L'amore tra un gentile e solitario guardiano di un faro (Temuera Morrison), e la regina Atlanna (Nicole Kidman) del regno da secoli sprofondato negli abissi di Atlantide, in fuga dalla sua famiglia da tempo in lotta per la successione al trono, dà vita all'individuo straordinario ed ibrido di nome Arthur (lo interpreta, con una ottima coerenza fisica ed una verve da commediante navigato, il corpulento Jason Momoa) che sarà destinato a rimettere ordine tra gli agitati oceani ed abissi, salvaguardando le sorti del regno soprastante, che gli ha dato i natali.
Dal celebre fumetto DC Comics, il regista di gran successo James Wan abbandona, almeno per il momento, i territori horror a lui assai congeniali, per dedicarsi alla celebrazione, sontuosa e frutto di una produzione ad alto budget, di un supereroe anomalo e suggestivo, re degli abissi e del popolo che li ospita.
Ne scaturisce un blockbuster concitato e rocambolesco, lungo oltre due ore e tre quarti, ma veloce e dinamico nel raccontare il complotto sottomarino legato ad una successione al trono che divide l'erede naturale, bramoso di potere oltre ogni limite morale, con quello spurio, capitato per caso e controvoglia a prendersi carico delle redini di un regno già tempo addietro afflitto da insormontabili problematiche logistico-fisiche, come frutto di una punizione divina assai determinata.
Certo la smania da effetto speciale e la tecnica della "CGI - Computer-generated imagery", se da una parte si prendono cura di ringiovanire eternamente attori di bella presenza ma anagraficamente piuttosto maturi (i cinquantenni Nicole Kidman e Patrick Wilson, tornati credibilmente ragazzini), e pure quelli decisamente maturi (il mentore del nostro Arthur, interpretato con cangiante aspetto segnato via via dal tempo che passa dal sempre valido Willem Dafoe), dall'altra rendono il prodotto una giostra rutilante ove tutto è bello specialmente all'inizio, almeno fin quando la gioia visiva finisce per assuefarsi e la nostra concentrazione diviene succube di una storia un po' meccanica che si finisce inesorabilmente per subire.
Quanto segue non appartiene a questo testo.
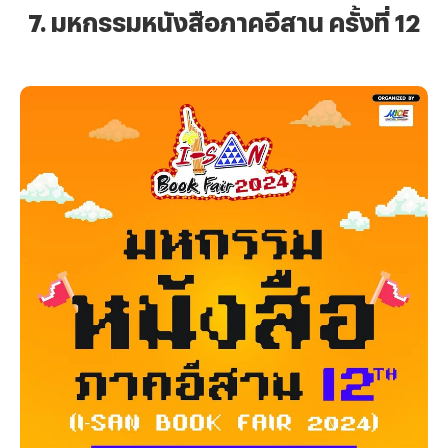
7. มหกรรมหนังสือภาคอีสาน ครั้งที่ 12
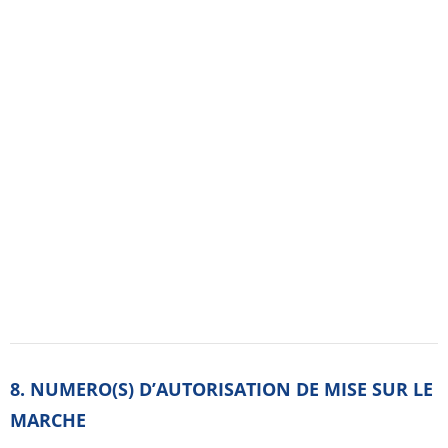
pelliculés sousplaquettes (PVC/PVDC/Alu­minium).
· 276 078–4 ou 34009 276 078 4 4 : 120 comprimés
pelliculés sousplaquettes (PVC/PVDC/Alu­minium).
· 276 079–0 ou 34009 276 079 0 5 : 180 comprimés
pelliculés sousplaquettes (PVC/PVDC/Alu­minium).
9. DATE DE PREMIERE AUTORISATION/DE
RENOUVELLEMENT DEL’AUTORISATION
[à compléter par le titulaire]
10. DATE DE MISE A JOUR DU TEXTE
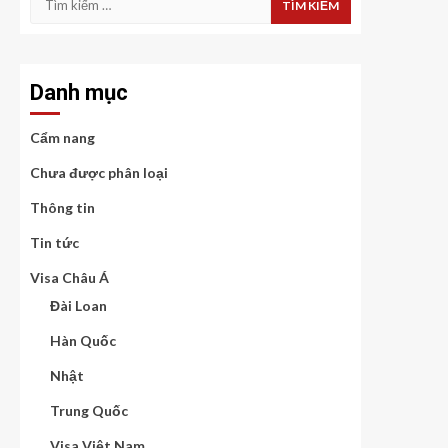
kiếm
cho:
Danh mục
Cẩm nang
Chưa được phân loại
Thông tin
Tin tức
Visa Châu Á
Đài Loan
Hàn Quốc
Nhật
Trung Quốc
Visa Việt Nam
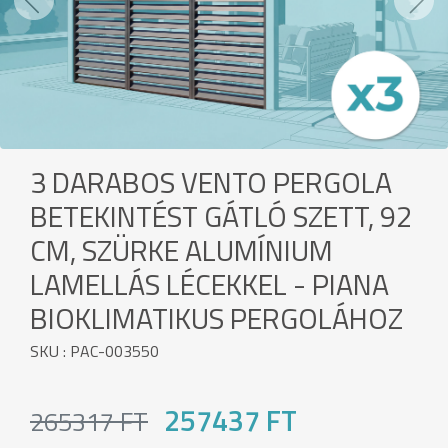
Previous
Next
3 DARABOS VENTO PERGOLA
BETEKINTÉST GÁTLÓ SZETT, 92
CM, SZÜRKE ALUMÍNIUM
LAMELLÁS LÉCEKKEL - PIANA
BIOKLIMATIKUS PERGOLÁHOZ
SKU : PAC-003550
257437 FT
265317 FT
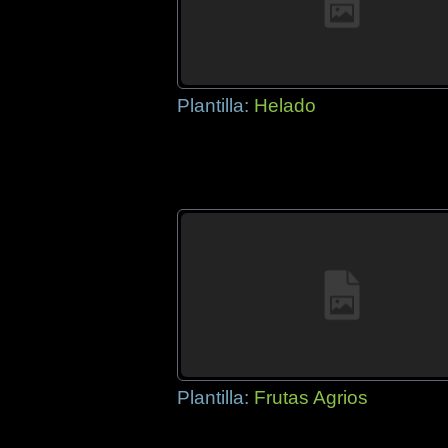
Plantilla:
Helado
Plantilla:
Frutas Agrios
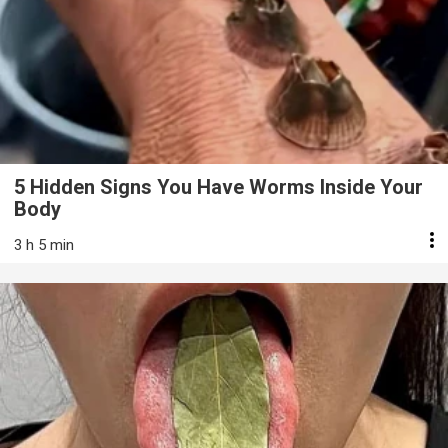
5 Hidden Signs You Have Worms Inside Your
Body
3 h 5 min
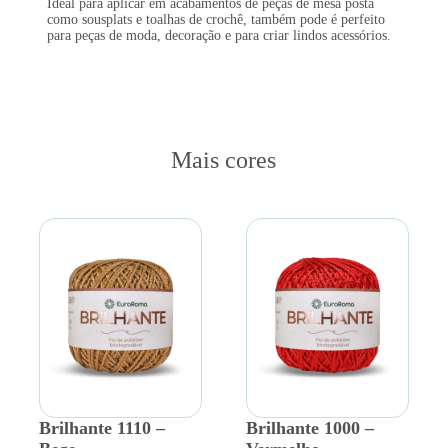
Ideal para aplicar em acabamentos de peças de mesa posta
como sousplats e toalhas de crochê, também pode é perfeito
para peças de moda, decoração e para criar lindos acessórios.
Mais cores
Brilhante 1110 –
Brilhante 1000 –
Nel nutrito cast pure il granitico Dolph Lundgren, nel ruolo di uno dei re di un popolo degli abissi, e la bella e fulva di lui figlia Amber Heard, splendida e giovane a tal punto da non necessitare di ritocchi grafici di sorta.
Tra le molte locations di superficie che si alternano alla scenografica di base a contesto oceanico, c'è pure l'Italia e precisamente la solare Sicilia di Erice, che la grafica computerizzata stravolge e rigurgita nel suo immaginario tutto luoghi comuni, frutto di una mediterraneità convenzionale e super scontata che è quella epidermicamente concepita e desiderata dallo sguardo americano o straniero in generale, fagocitandola e rendendola fantasmagorica non meno di quel che accade all'immaginario mondo degli abissi, e permettendosi il lusso di scuotere e strattonare l'arroccato prezioso paesino e strapazzarlo a dovere, senza peraltro correre il reale rischio di intaccarlo nella concretezza dei fatti.
L'effetto luna park è garantito, ed il film, che nel suo genere non può certo definirsi una disfatta, si riduce ad un giocattolone simpatico, puerile, un po' stancante, ma quasi sempre abbastanza godibile a vedersi e a seguirsi.